Exploring the Ducts: Putting Quality Back into the Air You’re Breathing.
Are you constantly cleaning and dusting around the house? Have you thought of purchasing a “duct-cleaning” to take the dust out of the ductwork?
Do you find the “fresh air” you’re breathing in just doesn’t feel so fresh?
These could be a direct product of improperly installed or aged ductwork, which are jeopardizing the air quality of your home as it gets filtered by your heating and cooling system. How does the dust get into the ductwork?
The average home loses about 30% of the air that circulates through its ducts, causing major inefficiency in your heating or cooling system. This causes a loss of air that you have already paid to heat or cool and causes your HVAC system to work harder to make up for anything that was lost due to the poor seals.
For example, if you have a three ton cooling system with ductwork in the attic. 30% leakage means that you are only delivering two tons of cooling to the space. In addition, that 16 SEER air condition system you’re running now loses 30% of its efficiency.

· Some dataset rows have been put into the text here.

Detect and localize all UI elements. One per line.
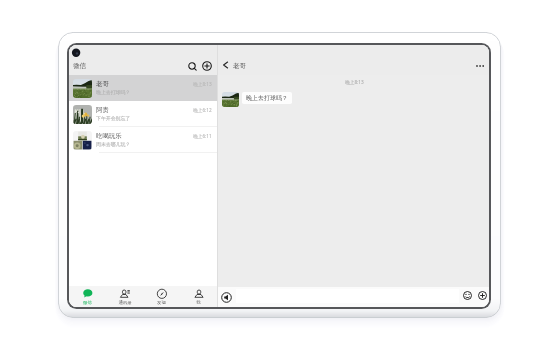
button[interactable]: Voice input: [221, 292, 232, 303]
staticText: 老哥: [233, 62, 246, 70]
button[interactable]: 微信: [69, 286, 106, 307]
button[interactable]: More: [476, 62, 485, 70]
button[interactable]: 阿贵: [69, 101, 217, 127]
staticText: 晚上去打球吗？: [246, 94, 288, 102]
staticText: 老哥: [96, 80, 109, 88]
staticText: 晚上8:13: [193, 81, 212, 87]
staticText: 阿贵: [96, 106, 109, 114]
button[interactable]: 吃喝玩乐: [69, 127, 217, 153]
staticText: 微信: [83, 300, 92, 306]
staticText: 晚上6:11: [193, 133, 212, 139]
button[interactable]: More options: [478, 291, 487, 300]
button[interactable]: Back: [221, 60, 231, 70]
staticText: 晚上去打球吗？: [96, 89, 131, 95]
button[interactable]: 通讯录: [106, 286, 143, 307]
staticText: 晚上8:13: [345, 79, 364, 85]
staticText: 发现: [157, 300, 166, 306]
staticText: 通讯录: [118, 300, 132, 306]
button[interactable]: Search: [186, 60, 198, 72]
staticText: 吃喝玩乐: [96, 132, 122, 140]
staticText: 周末去哪儿玩？: [96, 141, 131, 147]
staticText: 下午开会别忘了: [96, 115, 131, 121]
button[interactable]: Emoji: [463, 291, 472, 300]
staticText: 我: [196, 300, 201, 306]
staticText: 晚上6:12: [193, 107, 212, 113]
button[interactable]: 老哥: [69, 75, 217, 101]
button[interactable]: 我: [180, 286, 217, 307]
button[interactable]: 发现: [143, 286, 180, 307]
button[interactable]: Add: [201, 60, 213, 72]
staticText: 微信: [73, 62, 87, 70]
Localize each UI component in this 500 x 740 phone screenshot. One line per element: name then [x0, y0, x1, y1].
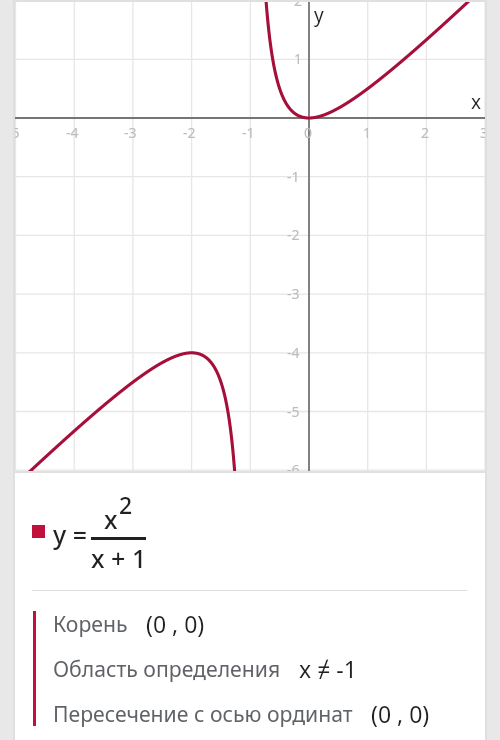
- button[interactable]: Пересечение с осью ординат: [53, 691, 500, 736]
- staticText: 2: [294, 0, 303, 10]
- button[interactable]: Graph of y = x squared over x plus 1: [15, 0, 485, 471]
- staticText: x + 1: [91, 541, 147, 575]
- staticText: -1: [287, 167, 300, 186]
- staticText: -6: [287, 460, 300, 471]
- button[interactable]: Область определения: [53, 646, 500, 691]
- staticText: -5: [287, 402, 300, 421]
- staticText: 1: [294, 49, 303, 68]
- button[interactable]: Function y equals x squared divided by x…: [15, 473, 485, 590]
- staticText: 2: [119, 489, 133, 520]
- staticText: 2: [421, 123, 430, 142]
- staticText: Область определения: [53, 654, 281, 683]
- staticText: 1: [363, 123, 372, 142]
- staticText: x: [104, 502, 118, 536]
- staticText: Пересечение с осью ординат: [53, 699, 353, 728]
- staticText: -2: [183, 123, 196, 142]
- staticText: -1: [242, 123, 255, 142]
- staticText: 0: [304, 123, 313, 142]
- staticText: Корень: [53, 609, 128, 638]
- staticText: y =: [53, 517, 88, 551]
- staticText: -3: [287, 284, 300, 303]
- staticText: -4: [66, 123, 79, 142]
- staticText: x: [471, 89, 482, 115]
- staticText: -5: [15, 123, 20, 142]
- staticText: 3: [480, 123, 485, 142]
- staticText: y: [314, 2, 324, 28]
- staticText: -2: [287, 225, 300, 244]
- staticText: -3: [124, 123, 137, 142]
- staticText: -4: [287, 343, 300, 362]
- staticText: (0 , 0): [371, 698, 430, 729]
- button[interactable]: Корень: [53, 601, 500, 646]
- staticText: (0 , 0): [146, 608, 205, 639]
- staticText: x ≠ -1: [299, 653, 357, 684]
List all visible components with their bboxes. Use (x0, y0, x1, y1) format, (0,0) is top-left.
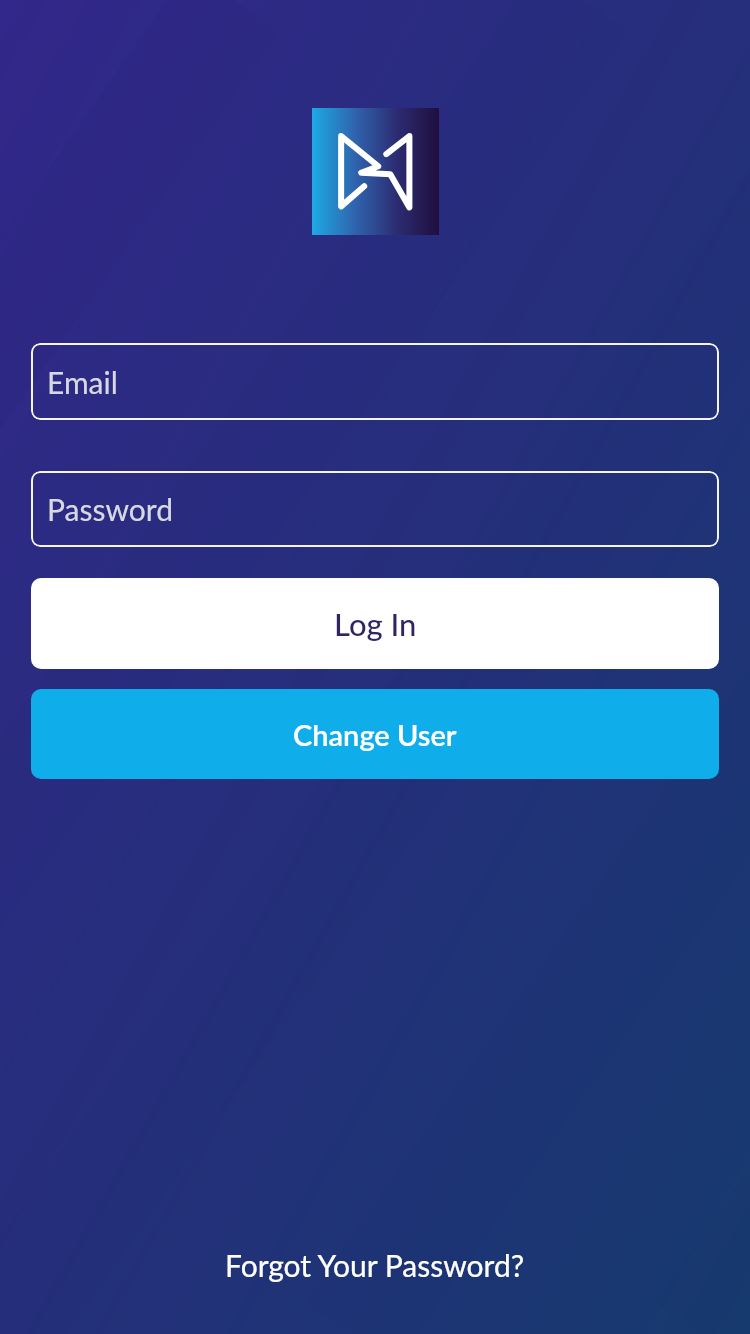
staticText: Password (47, 491, 173, 527)
button[interactable]: Log In (31, 578, 719, 669)
button[interactable]: Change User (31, 689, 719, 779)
button[interactable]: Email (31, 343, 719, 420)
button[interactable]: Password (31, 471, 719, 547)
staticText: Email (47, 364, 118, 400)
staticText: Log In (334, 605, 417, 642)
staticText: Change User (293, 717, 457, 752)
button[interactable]: Forgot Your Password? (225, 1247, 525, 1283)
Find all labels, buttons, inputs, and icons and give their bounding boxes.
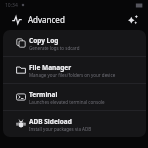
staticText: File Manager xyxy=(29,63,72,72)
staticText: Manage your files/folders on your device xyxy=(29,72,116,78)
button[interactable]: AI assistant xyxy=(124,10,142,28)
button[interactable]: Copy Log xyxy=(3,30,146,56)
staticText: Generate logs to sdcard xyxy=(29,45,80,51)
button[interactable]: Terminal xyxy=(3,84,146,110)
staticText: Advanced xyxy=(28,14,65,25)
staticText: 10:34 xyxy=(5,2,18,9)
staticText: Launches elevated terminal console xyxy=(29,99,105,105)
staticText: ADB Sideload xyxy=(29,117,72,126)
staticText: Copy Log xyxy=(29,36,59,45)
button[interactable]: Advanced xyxy=(8,11,25,28)
staticText: Install your packages via ADB xyxy=(29,126,92,132)
staticText: Terminal xyxy=(29,90,58,99)
button[interactable]: ADB Sideload xyxy=(3,111,146,137)
button[interactable]: File Manager xyxy=(3,57,146,83)
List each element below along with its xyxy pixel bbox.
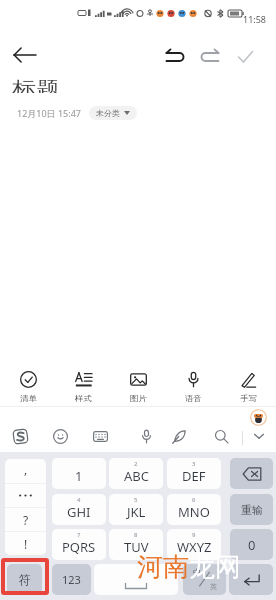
staticText: ABC bbox=[124, 467, 149, 485]
staticText: 11:58 bbox=[243, 13, 267, 25]
staticText: JKL bbox=[127, 503, 146, 521]
button[interactable]: Redo bbox=[197, 41, 223, 73]
button[interactable]: Undo bbox=[162, 41, 188, 73]
staticText: 符 bbox=[19, 572, 31, 587]
button[interactable] bbox=[5, 484, 46, 507]
staticText: 标题 bbox=[12, 76, 60, 93]
staticText: 12月10日 15:47 bbox=[17, 107, 81, 119]
staticText: 河南 bbox=[137, 551, 189, 584]
staticText: 龙网 bbox=[189, 551, 241, 584]
staticText: 2 bbox=[134, 460, 138, 468]
staticText: 英 bbox=[210, 582, 217, 591]
button[interactable]: 清单 bbox=[0, 365, 56, 407]
button[interactable]: 5 bbox=[109, 494, 163, 525]
staticText: 123 bbox=[62, 572, 81, 587]
staticText: 清单 bbox=[20, 394, 37, 403]
button[interactable]: Keyboard layout bbox=[84, 424, 116, 448]
button[interactable]: Hide keyboard bbox=[243, 424, 275, 448]
button[interactable]: 0 bbox=[230, 529, 273, 560]
button[interactable]: Backspace bbox=[230, 458, 273, 489]
staticText: 3 bbox=[192, 460, 196, 468]
button[interactable]: 1 bbox=[52, 458, 106, 489]
staticText: TUV bbox=[124, 538, 149, 556]
button[interactable]: 样式 bbox=[56, 365, 111, 407]
staticText: 重输 bbox=[241, 503, 263, 517]
button[interactable]: Search bbox=[205, 424, 237, 448]
button[interactable]: 重输 bbox=[230, 494, 273, 525]
staticText: WXYZ bbox=[177, 538, 212, 556]
staticText: 语音 bbox=[185, 394, 202, 403]
button[interactable]: Space bbox=[94, 564, 178, 595]
staticText: 图片 bbox=[130, 394, 147, 403]
staticText: ! bbox=[24, 536, 28, 552]
button[interactable]: 7 bbox=[52, 529, 106, 560]
button[interactable]: 手写 bbox=[221, 365, 276, 407]
button[interactable]: ! bbox=[5, 532, 46, 555]
staticText: 样式 bbox=[75, 394, 92, 403]
button[interactable]: Back bbox=[12, 40, 42, 70]
button[interactable]: 123 bbox=[52, 564, 91, 595]
button[interactable]: ? bbox=[5, 508, 46, 531]
staticText: PQRS bbox=[62, 538, 96, 556]
button[interactable]: 未分类 bbox=[89, 106, 137, 120]
button[interactable]: Enter bbox=[229, 564, 273, 595]
staticText: 4 bbox=[77, 496, 81, 504]
button[interactable]: 语音 bbox=[166, 365, 221, 407]
staticText: ? bbox=[23, 512, 29, 528]
button[interactable]: Save bbox=[232, 41, 258, 73]
button[interactable]: 6 bbox=[167, 494, 221, 525]
button[interactable]: 2 bbox=[109, 458, 163, 489]
staticText: 8 bbox=[134, 531, 138, 539]
button[interactable]: Handwriting bbox=[163, 424, 195, 448]
button[interactable]: 9 bbox=[167, 529, 221, 560]
button[interactable]: , bbox=[5, 459, 46, 483]
button[interactable]: 图片 bbox=[111, 365, 166, 407]
staticText: 7 bbox=[77, 531, 81, 539]
button[interactable]: Switch language bbox=[183, 564, 226, 595]
button[interactable]: Emoji bbox=[44, 424, 76, 448]
staticText: 1 bbox=[75, 467, 83, 485]
staticText: DEF bbox=[182, 467, 206, 485]
button[interactable]: 8 bbox=[109, 529, 163, 560]
staticText: , bbox=[24, 461, 28, 477]
button[interactable]: Sogou bbox=[4, 424, 36, 448]
button[interactable]: 符 bbox=[7, 564, 42, 595]
staticText: 5 bbox=[134, 496, 138, 504]
staticText: 中 bbox=[193, 567, 201, 577]
staticText: 9 bbox=[192, 531, 196, 539]
button[interactable]: 4 bbox=[52, 494, 106, 525]
staticText: MNO bbox=[178, 503, 210, 521]
staticText: 手写 bbox=[240, 394, 257, 403]
staticText: 6 bbox=[192, 496, 196, 504]
staticText: 未分类 bbox=[96, 108, 120, 118]
button[interactable]: 3 bbox=[167, 458, 221, 489]
staticText: 0 bbox=[248, 536, 256, 554]
staticText: GHI bbox=[67, 503, 91, 521]
button[interactable]: Voice input bbox=[130, 424, 162, 448]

In fact, of the literally millions of miles of duct work installed in homes throughout the country, industry experts estimate that 90% of them are posing enough of a compromised leak that you are best served to take action. Because isn’t the quality of the air you’re living in important?
Of course it is.
In short: don’t hesitate in taking control of the air that’s filtering around in your home. This issue goes beyond mere temperature. If it isn’t clean, it’s impossible to fully enjoy the comfort you deserve.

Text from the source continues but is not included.